The delivery man’s name was Danny. He was a lumbering, awkward fellow of twenty-five, too old to be hanging around the kitchen with me when my parents weren’t home. Gradually, I came to realize this. There was something wrong with Danny. I stopped letting him in. I hid when he knocked on the door, pretending not to be home. That was when he started to send me his own poems. He printed them out with coloured pencils on foolscap, using different colours in order to emphasize certain words, like breasts and blood and the blade of the knife. He stashed these poems among the groceries he delivered, and one day my father found one under a sack of potatoes.
My parents complained to the grocery manager, and Danny was fired, but this only made things worse.

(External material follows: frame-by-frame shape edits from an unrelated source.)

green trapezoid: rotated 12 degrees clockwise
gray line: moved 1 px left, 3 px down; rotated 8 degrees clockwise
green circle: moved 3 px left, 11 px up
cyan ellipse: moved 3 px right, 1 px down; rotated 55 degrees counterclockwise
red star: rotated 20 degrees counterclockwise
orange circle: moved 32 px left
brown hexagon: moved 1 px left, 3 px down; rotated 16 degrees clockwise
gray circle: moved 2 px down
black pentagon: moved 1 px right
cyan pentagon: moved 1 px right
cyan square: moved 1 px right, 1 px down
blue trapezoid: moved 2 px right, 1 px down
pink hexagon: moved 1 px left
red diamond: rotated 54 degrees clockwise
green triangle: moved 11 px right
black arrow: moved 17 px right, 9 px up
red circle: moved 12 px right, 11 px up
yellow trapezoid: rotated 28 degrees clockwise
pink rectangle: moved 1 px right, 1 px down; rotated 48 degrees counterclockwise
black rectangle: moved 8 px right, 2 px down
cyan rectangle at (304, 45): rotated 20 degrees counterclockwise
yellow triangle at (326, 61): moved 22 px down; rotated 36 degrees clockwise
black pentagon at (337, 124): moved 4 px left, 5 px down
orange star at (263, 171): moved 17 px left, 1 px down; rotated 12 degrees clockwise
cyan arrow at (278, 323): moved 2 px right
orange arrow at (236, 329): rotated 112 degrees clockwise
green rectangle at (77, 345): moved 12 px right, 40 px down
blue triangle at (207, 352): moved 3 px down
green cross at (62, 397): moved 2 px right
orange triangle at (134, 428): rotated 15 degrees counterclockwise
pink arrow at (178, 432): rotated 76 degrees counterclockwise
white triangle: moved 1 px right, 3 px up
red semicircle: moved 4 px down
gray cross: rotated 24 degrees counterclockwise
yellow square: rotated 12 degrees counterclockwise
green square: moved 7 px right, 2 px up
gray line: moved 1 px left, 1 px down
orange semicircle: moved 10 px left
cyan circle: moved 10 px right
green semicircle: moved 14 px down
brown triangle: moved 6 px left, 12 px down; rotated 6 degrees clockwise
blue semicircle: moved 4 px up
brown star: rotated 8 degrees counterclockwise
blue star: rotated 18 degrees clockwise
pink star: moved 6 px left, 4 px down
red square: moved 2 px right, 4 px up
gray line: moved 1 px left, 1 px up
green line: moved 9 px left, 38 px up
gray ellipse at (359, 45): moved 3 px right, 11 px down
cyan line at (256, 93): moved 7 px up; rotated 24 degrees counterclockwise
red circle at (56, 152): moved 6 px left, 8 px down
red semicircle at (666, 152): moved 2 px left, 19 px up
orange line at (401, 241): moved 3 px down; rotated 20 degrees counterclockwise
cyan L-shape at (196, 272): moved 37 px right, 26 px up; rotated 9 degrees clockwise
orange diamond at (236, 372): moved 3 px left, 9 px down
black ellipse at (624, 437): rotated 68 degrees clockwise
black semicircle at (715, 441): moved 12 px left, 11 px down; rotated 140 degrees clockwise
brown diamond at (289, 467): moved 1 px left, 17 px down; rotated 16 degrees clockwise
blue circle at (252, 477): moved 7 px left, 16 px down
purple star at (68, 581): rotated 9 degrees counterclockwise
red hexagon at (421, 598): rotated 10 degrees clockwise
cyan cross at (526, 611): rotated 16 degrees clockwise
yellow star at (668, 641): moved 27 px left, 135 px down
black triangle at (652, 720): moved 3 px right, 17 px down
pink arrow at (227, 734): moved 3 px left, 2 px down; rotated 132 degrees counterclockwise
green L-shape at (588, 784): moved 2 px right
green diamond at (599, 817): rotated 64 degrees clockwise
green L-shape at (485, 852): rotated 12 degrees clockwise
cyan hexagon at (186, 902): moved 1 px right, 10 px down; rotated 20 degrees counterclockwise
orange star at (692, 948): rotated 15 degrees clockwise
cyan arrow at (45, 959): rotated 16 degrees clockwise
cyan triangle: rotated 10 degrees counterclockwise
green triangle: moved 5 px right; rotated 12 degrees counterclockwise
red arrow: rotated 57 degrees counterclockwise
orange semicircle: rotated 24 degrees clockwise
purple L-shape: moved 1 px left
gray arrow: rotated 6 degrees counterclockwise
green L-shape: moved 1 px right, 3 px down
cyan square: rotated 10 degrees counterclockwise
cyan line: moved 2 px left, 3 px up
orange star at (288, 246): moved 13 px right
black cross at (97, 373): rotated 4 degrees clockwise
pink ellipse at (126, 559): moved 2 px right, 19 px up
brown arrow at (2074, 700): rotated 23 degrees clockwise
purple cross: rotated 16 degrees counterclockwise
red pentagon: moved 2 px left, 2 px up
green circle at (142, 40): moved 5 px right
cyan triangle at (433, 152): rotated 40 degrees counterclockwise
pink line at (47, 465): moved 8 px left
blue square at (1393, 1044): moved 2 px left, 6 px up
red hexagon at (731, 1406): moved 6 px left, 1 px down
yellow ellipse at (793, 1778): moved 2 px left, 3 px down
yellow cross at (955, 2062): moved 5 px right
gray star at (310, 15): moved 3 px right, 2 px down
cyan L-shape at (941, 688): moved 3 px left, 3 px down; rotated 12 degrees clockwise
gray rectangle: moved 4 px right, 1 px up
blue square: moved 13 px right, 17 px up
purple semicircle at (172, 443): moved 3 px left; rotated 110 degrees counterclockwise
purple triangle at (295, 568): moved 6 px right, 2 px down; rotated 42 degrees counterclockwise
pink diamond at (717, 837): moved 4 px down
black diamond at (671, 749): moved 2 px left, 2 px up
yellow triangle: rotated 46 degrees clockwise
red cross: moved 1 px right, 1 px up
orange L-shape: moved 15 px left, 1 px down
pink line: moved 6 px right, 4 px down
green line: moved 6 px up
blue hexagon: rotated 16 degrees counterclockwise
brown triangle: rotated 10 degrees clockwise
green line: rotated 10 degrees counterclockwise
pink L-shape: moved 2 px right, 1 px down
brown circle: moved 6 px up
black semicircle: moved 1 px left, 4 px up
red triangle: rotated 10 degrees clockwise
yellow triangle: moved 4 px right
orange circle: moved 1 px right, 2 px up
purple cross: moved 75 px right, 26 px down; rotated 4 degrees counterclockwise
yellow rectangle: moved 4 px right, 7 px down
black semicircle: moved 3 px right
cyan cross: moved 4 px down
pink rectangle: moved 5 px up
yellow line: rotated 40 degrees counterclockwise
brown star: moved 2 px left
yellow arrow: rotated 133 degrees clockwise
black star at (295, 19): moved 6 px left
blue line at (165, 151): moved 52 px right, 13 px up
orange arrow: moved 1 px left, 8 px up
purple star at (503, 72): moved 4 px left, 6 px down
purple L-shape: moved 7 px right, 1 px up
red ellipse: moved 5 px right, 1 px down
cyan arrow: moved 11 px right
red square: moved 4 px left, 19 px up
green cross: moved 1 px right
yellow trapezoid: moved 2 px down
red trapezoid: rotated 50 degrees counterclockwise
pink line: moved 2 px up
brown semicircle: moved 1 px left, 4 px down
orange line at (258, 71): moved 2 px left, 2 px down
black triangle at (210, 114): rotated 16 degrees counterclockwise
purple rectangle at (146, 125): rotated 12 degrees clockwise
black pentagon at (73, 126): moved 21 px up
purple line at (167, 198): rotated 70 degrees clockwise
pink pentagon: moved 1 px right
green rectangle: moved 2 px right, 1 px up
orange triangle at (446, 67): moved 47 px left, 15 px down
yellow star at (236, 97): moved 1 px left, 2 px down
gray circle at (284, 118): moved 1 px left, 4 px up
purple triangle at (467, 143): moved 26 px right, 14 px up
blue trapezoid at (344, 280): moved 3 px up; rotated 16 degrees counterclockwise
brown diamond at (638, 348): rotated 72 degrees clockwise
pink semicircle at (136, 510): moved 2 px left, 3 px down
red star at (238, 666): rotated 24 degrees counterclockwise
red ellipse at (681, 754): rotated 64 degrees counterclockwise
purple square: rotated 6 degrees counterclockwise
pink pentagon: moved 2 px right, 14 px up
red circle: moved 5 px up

He started to call on the telephone, so that my parents had to change their number. He showed up at my school, followed me on my paper route, stood on my parents’ front lawn in the middle of the night, demanding to see me. The police spoke to him, but it did no good. Nothing deterred him.
Finally, my parents hit on the only solution. They called my social worker, and after a serious conference, decided to transfer me to another home. I ended up in another house in another neighbourhood, attending a new school all the way across town. Danny never found me.
But how could I have avoided Evelyn? Even if I’d seen how crazy she was, I couldn’t have escaped her. It wasn’t possible to move out and find a new husband, the way you could find new parents. Marriage didn’t work that way, or at least I didn’t think it should. I’d been stuck with Alika, wanted to be stuck with him. We’d been married almost a whole year, and I’d wanted to stay married the rest of my life. I loved him, terribly. And I loved his house. I loved the garden, with its fragrant, terrible disorder. I loved the earthworms, the bumblebees, even the weeds and the mosquitoes. I loved Noni, with her round, serious face and her artificial limb, and Rosa, with her flawed psychic power. Come to think of it, here was another disaster Rosa had failed to foresee. It was Noni who’d warned me, who’d shivered.